Warning

You are reading the documentation related to the development version. Go here if you are looking for the documentation of the stable release.

Peak Maxima Finding

This tutorial shows how to find peaks and determine peak maxima with spectrochempy. As prerequisite, the user is expected to have read the Import, Import IR, slicing tutorials.

Fist, as usual, we need to load the API.

[1]:
import spectrochempy as scp
  SpectroChemPy's API - v.0.6.9.dev9
© Copyright 2014-2024 - A.Travert & C.Fernandez @ LCS

Loading an experimental dataset

A typical IR dataset (CO adsorption on supported CoMo catalyst in the 2300-1900 cm-1 region) will be used throughout.

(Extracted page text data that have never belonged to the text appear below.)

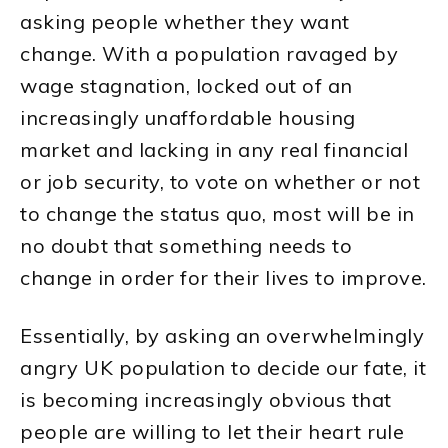
asking people whether they want
change. With a population ravaged by
wage stagnation, locked out of an
increasingly unaffordable housing
market and lacking in any real financial
or job security, to vote on whether or not
to change the status quo, most will be in
no doubt that something needs to
change in order for their lives to improve.
Essentially, by asking an overwhelmingly
angry UK population to decide our fate, it
is becoming increasingly obvious that
people are willing to let their heart rule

We load the data using the generic API method read (the type of data is inferred from the extension)

[2]:
ds = scp.read("irdata/CO@Mo_Al2O3.SPG")
[3]:
ds.y -= ds.y.data[0]  # start time a 0 for the  first spectrum
ds.y.title = "time"
ds.y = ds.y.to("minutes")

Let’s set some preferences for plotting

[4]:
prefs = ds.preferences
prefs.method_1D = "scatter+pen"
prefs.method_2D = "stack"
prefs.colorbar = True
prefs.colormap = "Dark2"

We select the desired region and plot it.

[5]:
reg = ds[:, 2300.0:1900.0]
_ = reg.plot()
../../_images/userguide_analysis_peak_finding_11_0.png

Find maxima by manual inspection of the plot

Once a given maximum has been approximately located manually with the mouse, it is possible to obtain [markdown] For instance, after zooming on the highest peak of the last spectrum, one finds that it is located at ~ 2115.5 cm\(^{-1}\). The exact x-coordinate value can be obtained using the following code (see the slicing tutorial for more info):

[6]:
pos = reg.x[2115.5].values
pos
[6]:
2115.563 cm-1

We can easily get the list of all individual maximas at this position

[7]:
maximas = reg[:, pos].squeeze()
_ = maximas.plot(marker="s", ls="--", color="blue")
../../_images/userguide_analysis_peak_finding_15_0.png
[8]:
ax = reg.plot()
x = pos.max()
y = maximas.max()
ax.set_ylim(-0.01, 0.3)
_ = ax.annotate(
    f"{x:~0.2fP} {y:~.3fP}",
    xy=(2115.5, maximas.max()),
    xytext=(30, -20),
    textcoords="offset points",
    bbox=dict(boxstyle="round4,pad=.7", fc="0.9"),
    arrowprops=dict(arrowstyle="->", connectionstyle="angle3"),
)
../../_images/userguide_analysis_peak_finding_16_0.png

Find maxima with an automated method: find_peaks()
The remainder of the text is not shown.